Gilets jaunes : un 23e samedi politisé et très surveillé

Par Kim Hullot-Guiot et Charles Delouche — 
A Paris, le 20 avril 2019, acte XXIII des gilets jaunes. Photo BOBY pour Libération

L’acte XXIII de la mobilisation a été particulièrement encadré par les forces de l’ordre, ce qui n’a pas empêché de nouvelles dégradations à Paris.

Le 23e samedi de mobilisation des gilets jaunes aura été ambivalent, animé par des manifestants déterminés et massivement encadré par les forces de l’ordre. La situation place de la République à Paris, en fin d’après-midi, où débouchait l’un des deux cortèges du jour symbolisait cette ambiguïté : on y voyait à la fois des magasins dégradés, des poubelles incendiées et des affrontements entre les plus radicaux et les CRS, et à quelques mètres de là, un climat festif et très politique dans les rangs des plus modérés.

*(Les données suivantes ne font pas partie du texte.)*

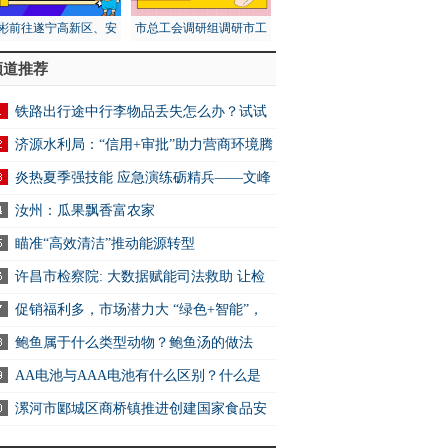
彬前往遂宁高新区、安
市总工会调研组调研市工
区调研第五次全国经济
人文化宫项目建设安全工
频道推荐
普查工作
作
铁路出行途中行李物品丢失怎么办？试试
2306App找回
济源水利局：“信用+审批”助力营商环境腾
炎热夏季强技能 应急演练砺精兵——文峰
万达商业服务中心开展消防应急演练活动
汝州：瓜果飘香富农家
瞄准“高效清洁”推动能源转型
许昌市检察院: 大数据赋能司法救助 让检
关爱可感可触可及
促销福利多，市场潜力大 “绿色+智能”，
电消费新选择
鲍鱼属于什么类型动物？鲍鱼汤的做法
AA电池与AAA电池有什么区别？什么是
其余14城全部下滑
电池？ 快资讯
漯河市郾城区商桥镇推进创建国家食品安
示范城市工作 全球快讯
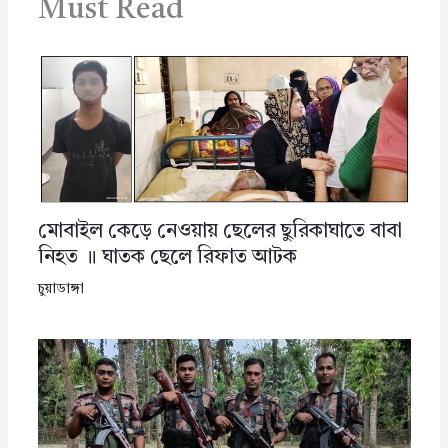
Must Read
মোবাইল কেড়ে নেওয়ায় ছেলের ছুরিকাঘাতে বাবা
নিহত ॥ ঘাতক ছেলে রিফাত আটক
চুয়াডাঙ্গা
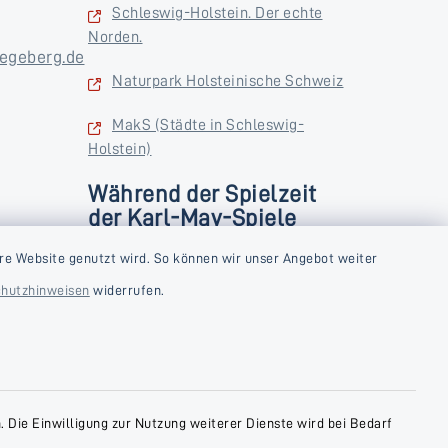
Schleswig-Holstein. Der echte
Norden.
egeberg.de
Naturpark Holsteinische Schweiz
MakS (Städte in Schleswig-
Holstein)
Während der Spielzeit
der Karl-May-Spiele
zusätzlich
rstag und
re Website genutzt wird. So können wir unser Angebot weiter
Donnerstag und Freitag
hutzhinweisen
widerrufen.
9:00-18:00 Uhr
Samstag
10:00-13:00 Uhr
 Die Einwilligung zur Nutzung weiterer Dienste wird bei Bedarf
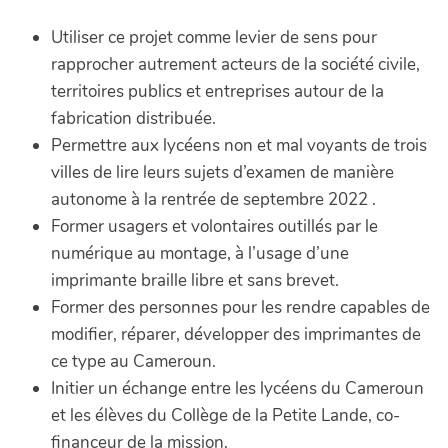
Utiliser ce projet comme levier de sens pour
rapprocher autrement acteurs de la société civile,
territoires publics et entreprises autour de la
fabrication distribuée.
Permettre aux lycéens non et mal voyants de trois
villes de lire leurs sujets d’examen de manière
autonome à la rentrée de septembre 2022 .
Former usagers et volontaires outillés par le
numérique au montage, à l’usage d’une
imprimante braille libre et sans brevet.
Former des personnes pour les rendre capables de
modifier, réparer, développer des imprimantes de
ce type au Cameroun.
Initier un échange entre les lycéens du Cameroun
et les élèves du Collège de la Petite Lande, co-
financeur de la mission.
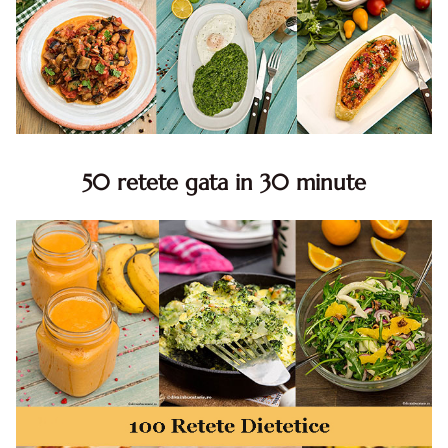
50 retete gata in 30 minute
50 retete gata in 30 minute. 50 idei retete gata in 30
minute. Retete rapide. Retete rapide de mancare. Idei
retete mancare rapid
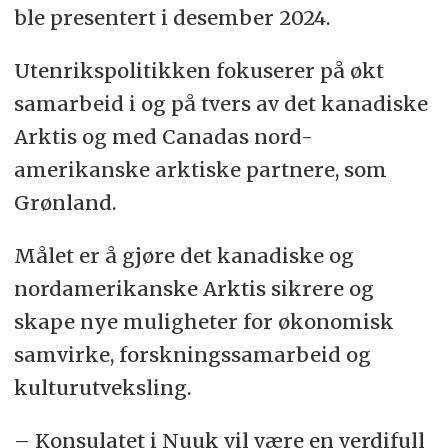
ble presentert i desember 2024.
Utenrikspolitikken fokuserer på økt
samarbeid i og på tvers av det kanadiske
Arktis og med Canadas nord-
amerikanske arktiske partnere, som
Grønland.
Målet er å gjøre det kanadiske og
nordamerikanske Arktis sikrere og
skape nye muligheter for økonomisk
samvirke, forskningssamarbeid og
kulturutveksling.
– Konsulatet i Nuuk vil være en verdifull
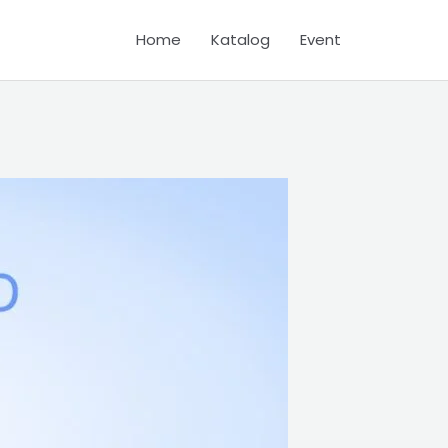
Home
Katalog
Event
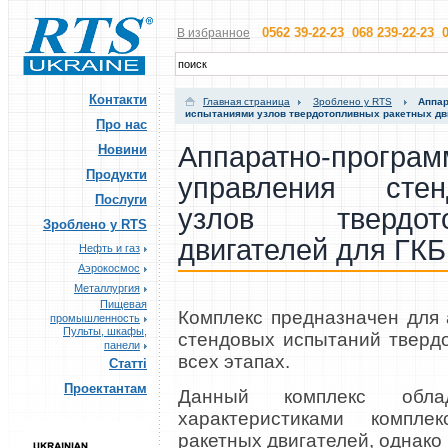
0562 39-22-23 068 239-22-23 0
В избранное
Контакти
Главная страница
Зроблено у RTS
Аппар
испытаниями узлов твердотопливных ракетных дви
Про нас
Аппаратно-про
Новини
Продукти
управления сте
Послуги
узлов твердот
Зроблено у RTS
двигателей для ГКБ
Нефть и газ
Аэрокосмос
Металлургия
Пищевая
Комплекс предназначен для
промышленность
Пульты, шкафы,
стендовых испытаний тверд
панели
всех этапах.
Статті
Проектантам
Данный комплекс обла
характеристиками компл
ракетных двигателей, однак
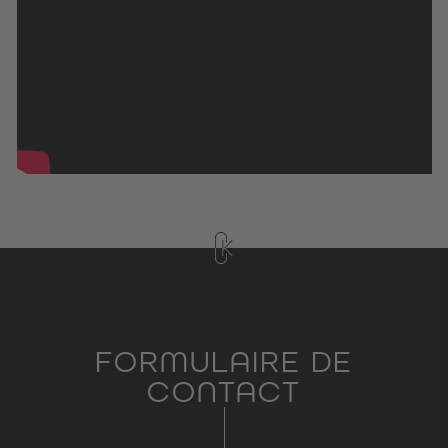
FORMULAIRE DE
CONTACT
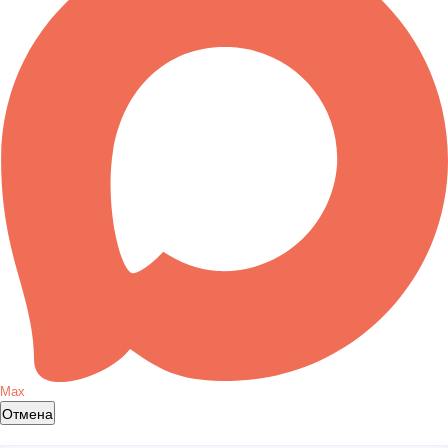
Max
Отмена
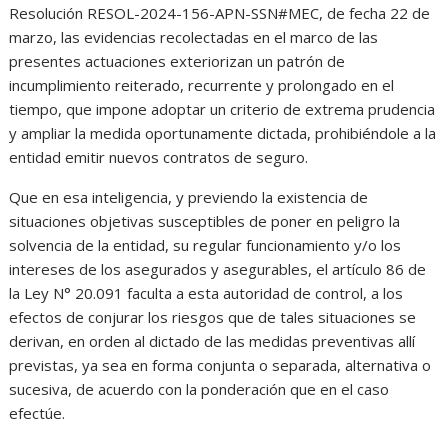
Resolución RESOL-2024-156-APN-SSN#MEC, de fecha 22 de
marzo, las evidencias recolectadas en el marco de las
presentes actuaciones exteriorizan un patrón de
incumplimiento reiterado, recurrente y prolongado en el
tiempo, que impone adoptar un criterio de extrema prudencia
y ampliar la medida oportunamente dictada, prohibiéndole a la
entidad emitir nuevos contratos de seguro.
Que en esa inteligencia, y previendo la existencia de
situaciones objetivas susceptibles de poner en peligro la
solvencia de la entidad, su regular funcionamiento y/o los
intereses de los asegurados y asegurables, el artículo 86 de
la Ley N° 20.091 faculta a esta autoridad de control, a los
efectos de conjurar los riesgos que de tales situaciones se
derivan, en orden al dictado de las medidas preventivas allí
previstas, ya sea en forma conjunta o separada, alternativa o
sucesiva, de acuerdo con la ponderación que en el caso
efectúe.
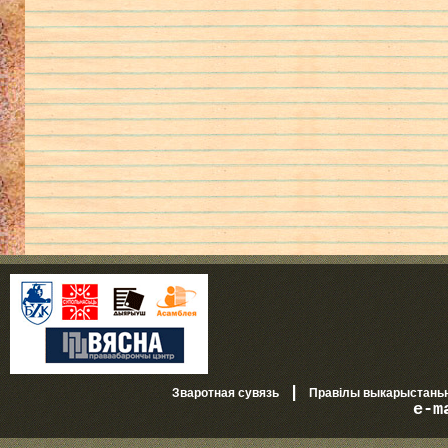
|
Зваротная сувязь
Правілы выкарыстань
e-m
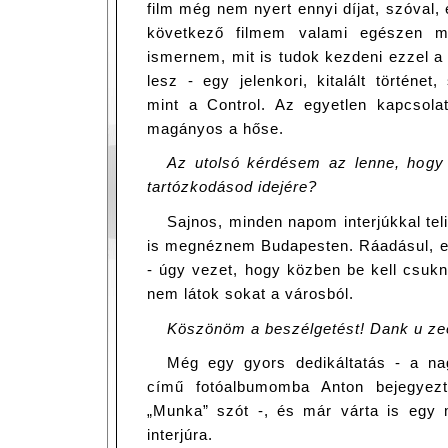
film még nem nyert ennyi díjat, szóval, 
következő filmem valami egészen m
ismernem, mit is tudok kezdeni ezzel a
lesz - egy jelenkori, kitalált történe
mint a Control. Az egyetlen kapcsola
magányos a hőse.
Az utolsó kérdésem az lenne, hogy 
tartózkodásod idejére?
Sajnos, minden napom interjúkkal tel
is megnéznem Budapesten. Ráadásul, el
- úgy vezet, hogy közben be kell csuk
nem látok sokat a városból.
Köszönöm a beszélgetést! Dank u ze
Még egy gyors dedikáltatás - a na
című fotóalbumomba Anton bejegyezt
„Munka” szót -, és már várta is egy
interjúra.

Certains manifestants criaient «suicidez-vous, suicidez-vous !» aux forces de l’ordre, alors que la police est touchée par une vague de suicides sans précédent. Mais l’on entendait aussi des «Ne vous suicidez pas, rejoignez-nous !» Au total, 27 900 personnes ont défilé dans toute la France dont 9 000 à Paris, selon les chiffres du ministère de l’intérieur. Une mobilisation en léger recul puisqu’ils étaient la semaine dernière 31 100 à battre le pavé dont 5 000 dans la capitale, selon la même source. Présenté comme l’ultimatum n°2 après la journée du 16 mars dernier, la journée s’est globalement bien déroulée, verrouillée par un déploiement policier massif et mobile. Vendredi, Christophe Castaner avait annoncé un samedi «compliqué», une déferlante de black blocks et de casseurs. En fin de matinée, l’Exécutif faisait savoir que le ministre de l’Intérieur déjeunait avec Emmanuel Macron à l’Elysée. Façon de souligner l’implication du chef de l’Etat et de pouvoir revendiquer ce succès relatif en terme de maintien de l’ordre. Alimenté dans la soirée par les chiffres communiqués par Beauvau : 20 518 contrôles préventifs, 227 interpellations et 182 gardes à vue. Plusieurs blessures ont été signalées coté manifestants et quatorze membres des forces de l’ordre ont été blessés selon le ministère.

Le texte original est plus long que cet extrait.